Les ministres québécois de Stephen Harper sont des «béni-oui-oui» qui n'ont pas à coeur les intérêts de la province, a affirmé Gilles Duceppe samedi.

De passage dans la circonscription de Vaudreuil-Soulanges, où le sénateur ministre Michael Fortier tente de gagner un siège aux Communes, le chef du Bloc a défié le chef conservateur de ne nommer que des élus dans son cabinet. Quitte à ce que le Québec n'y envoie aucun représentant.«C'est mieux d'avoir personne du Québec qui vienne dire "on appuie quelque chose contre le Québec" que d'avoir des "béni-oui-oui" qui tiennent à leur limousine plutôt qu'aux intérêts du Québec», a tonné M. Duceppe.

Même s'il n'avait fait élire que 10 députés dans la province lors des élections de 2006, Stephen Harper avait nommé plusieurs Québécois au conseil des ministres. Il a d'abord choisi Josée Verner, Lawrence Cannon, Jean-Pierre Blackburn, Maxime Bernier et Michael Fortier, qui n'avait pourtant pas présenté sa candidature aux élections. Puis, plus tard, il a confié un portefeuille à Christian Paradis.

Cela n'a pas empêché le gouvernement conservateur de défendre des projets nuisibles pour le Québec, dénonce Gilles Duceppe. Il montre du doigt la réforme du Sénat et la création d'une Commission nationale des valeurs mobilières, deux projets abhorrés par Jean Charest.

«On a actuellement des ministres qui restent muets, qui sont incapables de se prononcer durant une campagne électorale, a-t-il dit. S'ils sont incapables de parler à leurs concitoyens, j'imagine qu'ils ne doivent pas parler très fort à la table du cabinet.»

Vendredi, le chef conservateur a refusé de s'engager à n'inclure que des élus dans le conseil des ministres qu'il formera, s'il remporte le scrutin du 14 octobre.

«Arrogance»

Les conservateurs ont vivement réagi à la sortie du leader bloquiste.
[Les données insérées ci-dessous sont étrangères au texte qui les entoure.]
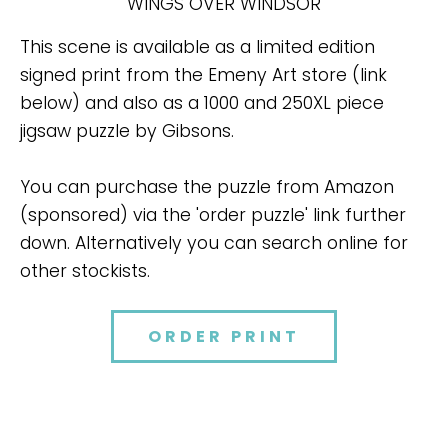
WINGS OVER WINDSOR
This scene is available as a limited edition
signed print from the Emeny Art store (link
below) and also as a 1000 and 250XL piece
jigsaw puzzle by Gibsons.
You can purchase the puzzle from Amazon
(sponsored) via the 'order puzzle' link further
down. Alternatively you can search online for
other stockists.
ORDER PRINT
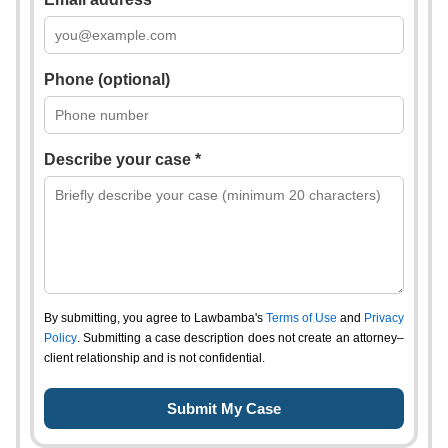
Phone (optional)
Describe your case *
By submitting, you agree to Lawbamba's
Terms of Use
and
Privacy
Policy
. Submitting a case description does not create an attorney–
client relationship and is not confidential.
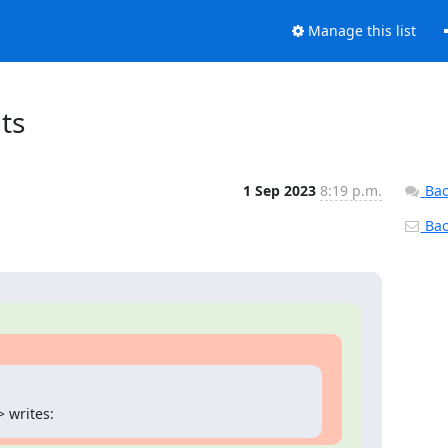
Manage this list
ts
1 Sep 2023
8:19 p.m.
Bac
Back
 writes:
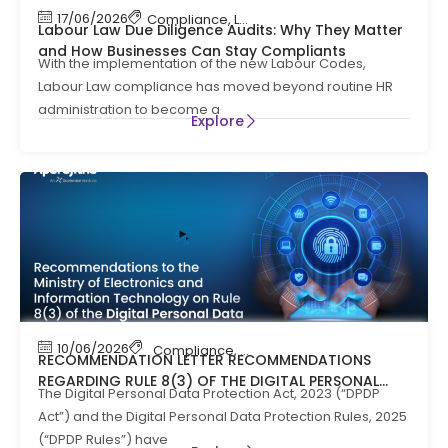
17/06/2026
Compliance
,
Labour Code
,
Labour Law Compl
Labour Law Due Diligence Audits: Why They Matter
and How Businesses Can Stay Compliants
With the implementation of the new Labour Codes,
Labour Law compliance has moved beyond routine HR
administration to become a
Explore
10/06/2026
Compliance
,
News
RECOMMENDATION LETTER RECOMMENDATIONS
REGARDING RULE 8(3) OF THE DIGITAL PERSONAL
The Digital Personal Data Protection Act, 2023 (“DPDP
DATA PROTECTION RULES, 2025
Act”) and the Digital Personal Data Protection Rules, 2025
(“DPDP Rules”) have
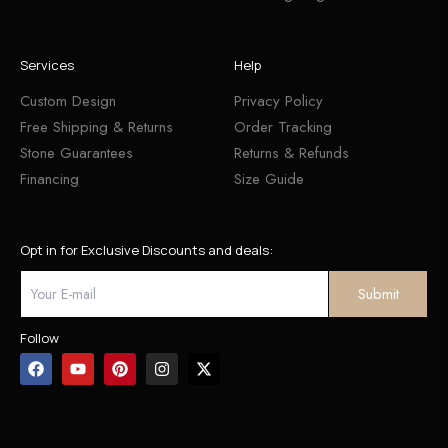
Services
Help
Custom Design
Privacy Policy
Free Shipping & Returns
Order Tracking
Stone Guarantees
Returns & Refunds
Financing
Size Guide
Opt in for Exclusive Discounts and deals:
Follow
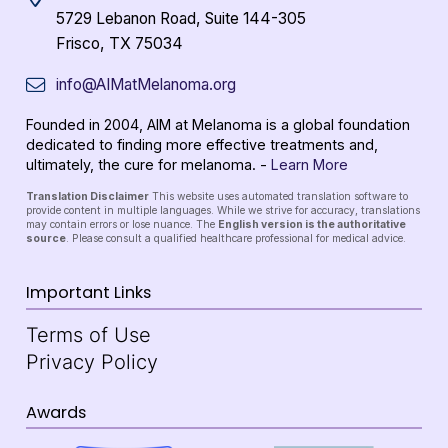
5729 Lebanon Road, Suite 144-305
Frisco, TX 75034
info@AIMatMelanoma.org
Founded in 2004, AIM at Melanoma is a global foundation
dedicated to finding more effective treatments and,
ultimately, the cure for melanoma. -
Learn More
Translation Disclaimer
This website uses automated translation software to
provide content in multiple languages. While we strive for accuracy, translations
may contain errors or lose nuance. The
English version is the authoritative
source
. Please consult a qualified healthcare professional for medical advice.
Important Links
Terms of Use
Privacy Policy
Awards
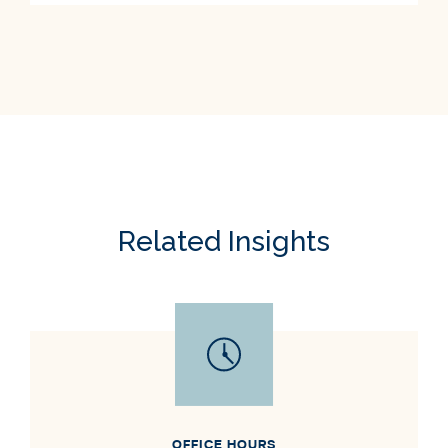
Related Insights
OFFICE HOURS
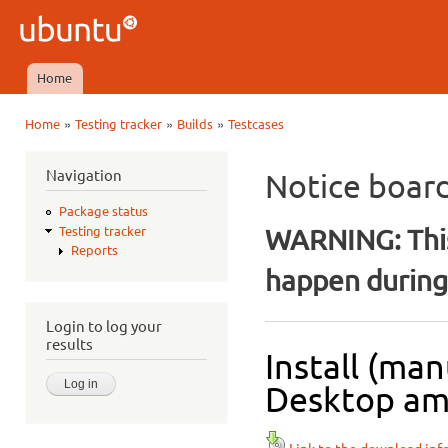
Ski
mai
Ubuntu
con
QA
Home
Main menu
»
»
»
Home
Testing tracker
Builds
Testcases
You are here
Navigation
Notice boar
Package status
WARNING: This
Testing tracker
Reports
happen during 
Login to log your
results
Install (ma
Desktop amd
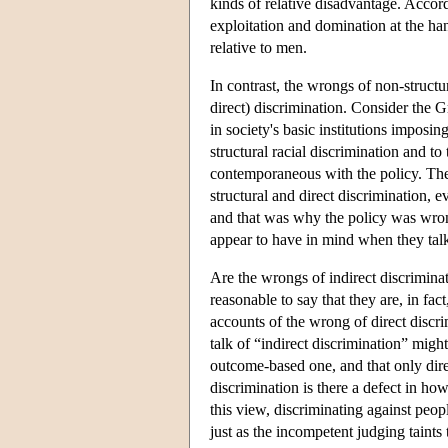
kinds of relative disadvantage. Accor
exploitation and domination at the ha
relative to men.
In contrast, the wrongs of non-structu
direct) discrimination. Consider the
in society's basic institutions imposi
structural racial discrimination and to
contemporaneous with the policy. The 
structural and direct discrimination,
and that was why the policy was wrong.
appear to have in mind when they talk 
Are the wrongs of indirect discriminati
reasonable to say that they are, in fa
accounts of the wrong of direct discri
talk of “indirect discrimination” migh
outcome-based one, and that only direc
discrimination is there a defect in ho
this view, discriminating against peop
just as the incompetent judging taints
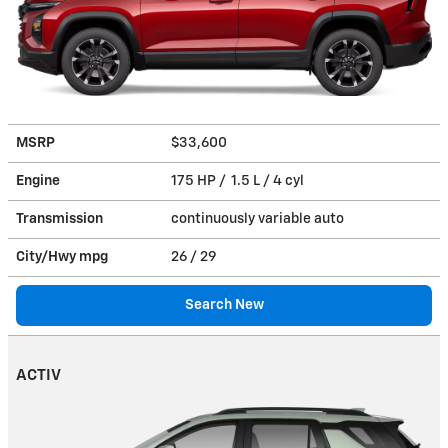
MSRP
$33,600
Engine
175 HP / 1.5 L / 4 cyl
Transmission
continuously variable auto
City/Hwy
mpg
26
/ 29
Search New
ACTIV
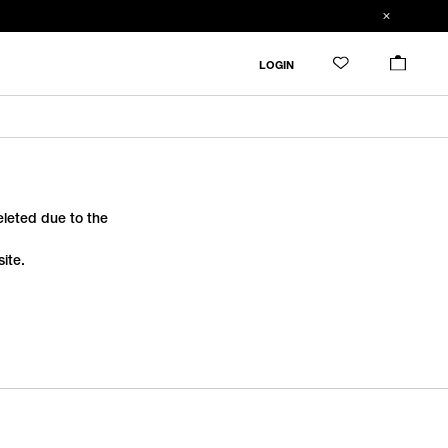
LOGIN
deleted due to the
ite.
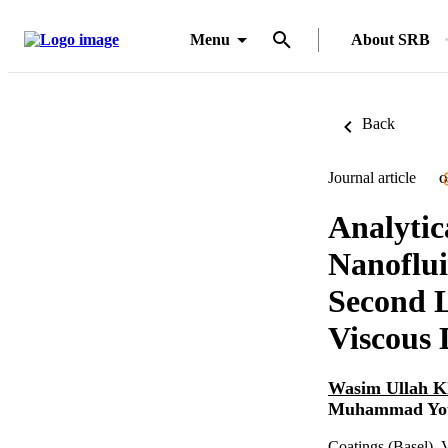
Menu
About SRB
Back
Journal article
O
Analytic
Nanoflui
Second L
Viscous 
Wasim Ullah 
Muhammad You
Coatings (Basel), 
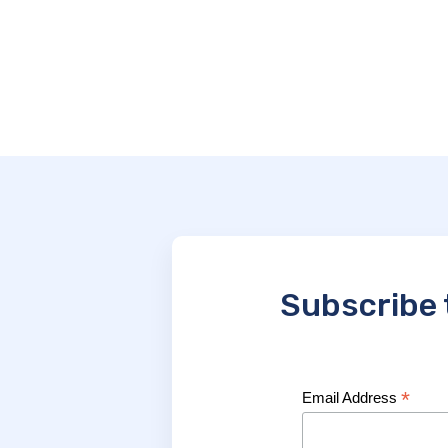
Subscribe 
*
Email Address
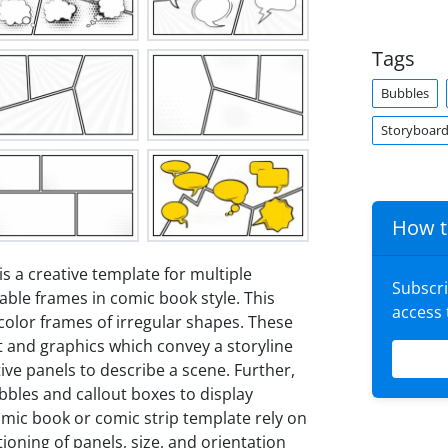
Tags
Bubbles
Storyboar
How t
is a creative template for multiple
Subscr
table frames in comic book style. This
access
color frames of irregular shapes. These
nt and graphics which convey a storyline
ive panels to describe a scene. Further,
bles and callout boxes to display
comic book or comic strip template rely on
ioning of panels, size, and orientation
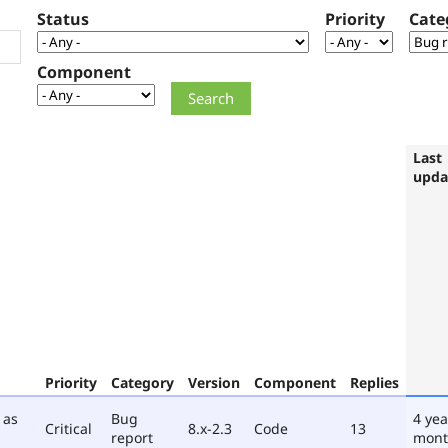
Status
Priority
Cate
Component
Last
upda
Priority
Category
Version
Component
Replies
 as
Bug
4 yea
Critical
8.x-2.3
Code
13
report
mont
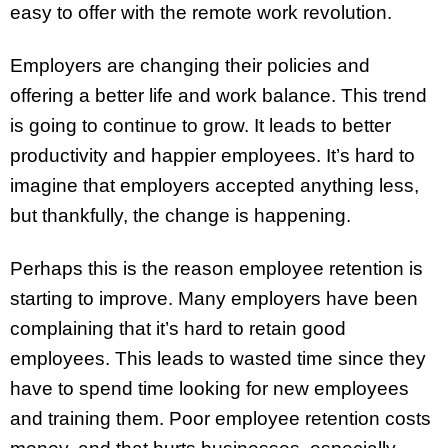
easy to offer with the remote work revolution.
Employers are changing their policies and
offering a better life and work balance. This trend
is going to continue to grow. It leads to better
productivity and happier employees. It’s hard to
imagine that employers accepted anything less,
but thankfully, the change is happening.
Perhaps this is the reason employee retention is
starting to improve. Many employers have been
complaining that it’s hard to retain good
employees. This leads to wasted time since they
have to spend time looking for new employees
and training them. Poor employee retention costs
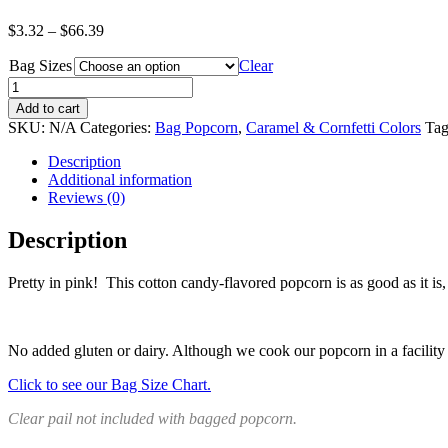
Price
$
3.32
–
$
66.39
range:
Bag Sizes
$3.32
Clear
through
Quantity
$66.39
Add to cart
SKU:
N/A
Categories:
Bag Popcorn
,
Caramel & Cornfetti Colors
Tag
Description
Additional information
Reviews (0)
Description
Pretty in pink! This cotton candy-flavored popcorn is as good as it i
No added gluten or dairy. Although we cook our popcorn in a facility w
Click to see our Bag Size Chart.
Clear pail not included with bagged popcorn.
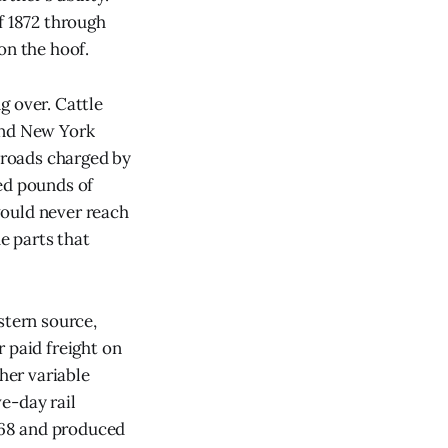
f 1872 through
on the hoof.
g over. Cattle
and New York
ilroads charged by
ed pounds of
would never reach
e parts that
stern source,
 paid freight on
her variable
e-day rail
1868 and produced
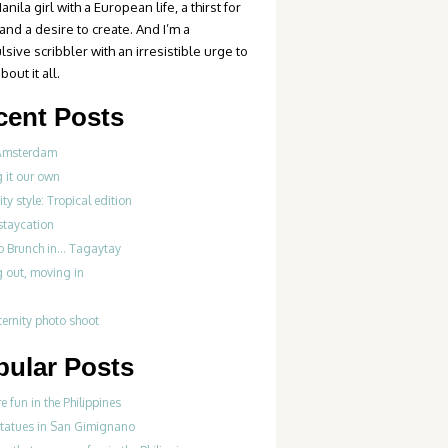
anila girl with a European life, a thirst for
 and a desire to create. And I’m a
sive scribbler with an irresistible urge to
bout it all.
cent Posts
Amsterdam
 it our own
ty style: Tropical edition
 staycation
do Brunch in… Tagaytay
 out, moving in
ernity photo shoot
pular Posts
re fun in the Philippines
statues in San Gimignano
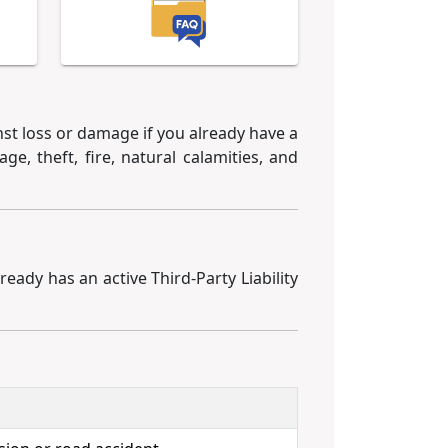
st loss or damage if you already have a
ge, theft, fire, natural calamities, and
ready has an active Third-Party Liability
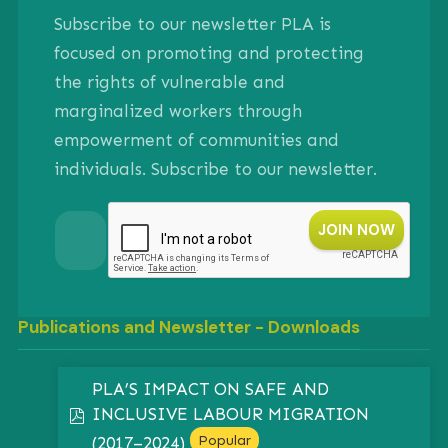
Subscribe to our newsletter PLA is
focused on promoting and protecting
the rights of vulnerable and
marginalized workers through
empowerment of communities and
individuals. Subscribe to our newsletter.
Publications and Newsletter - Downloads
PLA’S IMPACT ON SAFE AND
INCLUSIVE LABOUR MIGRATION
pdf
Popular
(2017–2024)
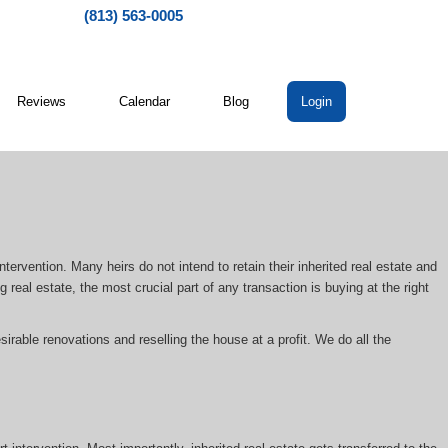
(813) 563-0005
Reviews
Calendar
Blog
Login
ntervention. Many heirs do not intend to retain their inherited real estate and
 real estate, the most crucial part of any transaction is buying at the right
irable renovations and reselling the house at a profit. We do all the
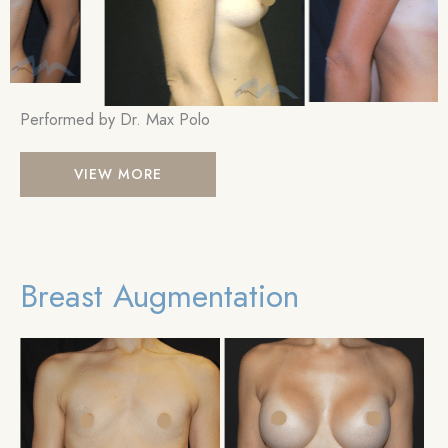
Performed by Dr. Max Polo
Breast
VIEW MORE
Augmentation
Breast Augmentation
Be
an
Aft
Im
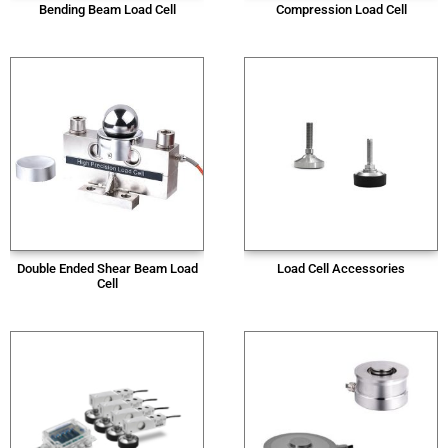
Bending Beam Load Cell
Compression Load Cell
Double Ended Shear Beam Load
Load Cell Accessories
Cell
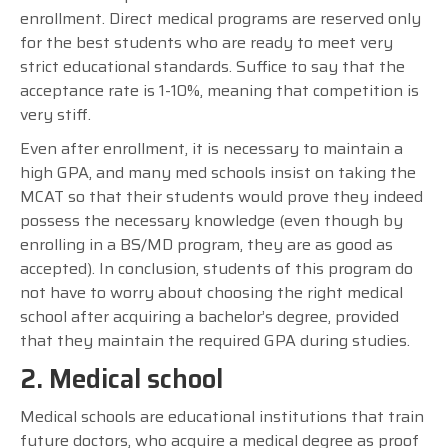
enrollment. Direct medical programs are reserved only
for the best students who are ready to meet very
strict educational standards. Suffice to say that the
acceptance rate is 1-10%, meaning that competition is
very stiff.
Even after enrollment, it is necessary to maintain a
high GPA, and many med schools insist on taking the
MCAT so that their students would prove they indeed
possess the necessary knowledge (even though by
enrolling in a BS/MD program, they are as good as
accepted). In conclusion, students of this program do
not have to worry about choosing the right medical
school after acquiring a bachelor’s degree, provided
that they maintain the required GPA during studies.
2. Medical school
Medical schools are educational institutions that train
future doctors, who acquire a medical degree as proof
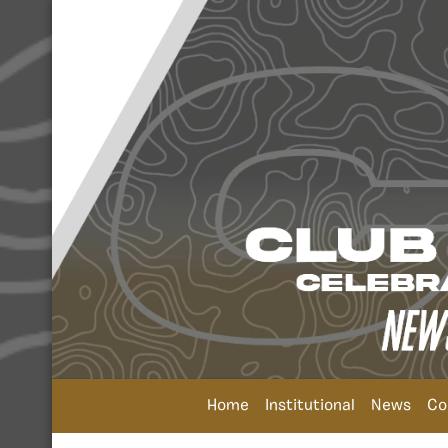
Home
Institutional
News
Co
«C'est une arrogance incroyable de la part de Gilles Duceppe de prétendre dire au premier ministre comment former un cabinet», a dénoncé le ministre des Transports Lawrence Cannon.

Le député de Pontiac, dans l'Outaouais, est revenu à la charge contre le Bloc québécois, l'accusant de se cantonner dans le rôle de gérant d'estrade.

«C'est la seule fois dans l'histoire du Québec qu'un parti promet aux électeurs de ne jamais faire partie d'un Cabinet, a-t-il raillé. Que les bloquistes restent donc assis dans les estrades et qu'ils laissent les autres former le gouvernement.»

Les derniers sondages laissent entrevoir un gouvernement conservateur minoritaire. C'est notamment le cas d'une enquête Segma-La Presse publiée ce matin, qui montre que le Bloc domine largement les intentions de votes au Québec avec 42% des appuis contre 20% pour les conservateurs.

Un sondage Ekos confirme que la formation de Gilles Duceppe a le vent dans les voiles, lui prédisant 57 sièges sur 75 dans la province. Mais la firme affirme aussi que le PC se rapproche d'un gouvernement majoritaire : elle prévoit que Stephen Harper fera élire 152 députés sur un total de 308, loin devant les libéraux (60) et le NPD (39).

L'épouvantail de la majorité

C'est pour cette raison que M. Duceppe a une fois de plus brandi l'épouvantail d'un gouvernement Harper majoritaire. Lors d'un discours à Dorion, en compagnie de sa candidate Meili Faille, il a écorché le sénateur et ministre Michael Fortier, l'accusant de mépriser le choix démocratique des Québécois en remettant en question l'existence du Bloc.

Il a appelé ses supporters à sortir en grand nombre, le 14 octobre, afin que le sénateur et ministre «non élu reste un non élu». Même si celui-ci a reçu l'appui du maire de Montréal, Gérald Tremblay, et du ministre Raymond Bachand, de l'équipe de Jean Charest.

«Les électeurs ont vu un ministre non élu dénigrer le choix démocratique de 7,8 millions de Québécois à travers cinq élections, qui ont voté pour le Bloc au fil des ans, a-t-il lancé. Ça c'est mépriser les Québécois, c'est mépriser la démocratie.»